▶ **REQUIRED ACTION**: Quote exactly, and only, the lines of the material below from the line with "Exlabesa versterkt haar positie in" through the line with "31 August 2023".

▶ **ENTRIES PROVIDED**:
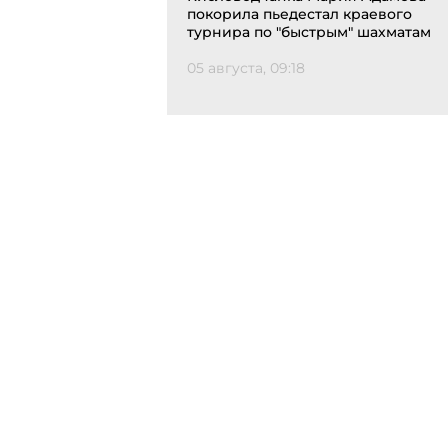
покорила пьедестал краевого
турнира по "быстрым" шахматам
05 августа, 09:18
* * *
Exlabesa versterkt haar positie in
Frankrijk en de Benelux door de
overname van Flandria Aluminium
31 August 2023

▶ **EXERCISE SOLUTION**:
Exlabesa versterkt haar positie in
Frankrijk en de Benelux door de
overname van Flandria Aluminium
31 August 2023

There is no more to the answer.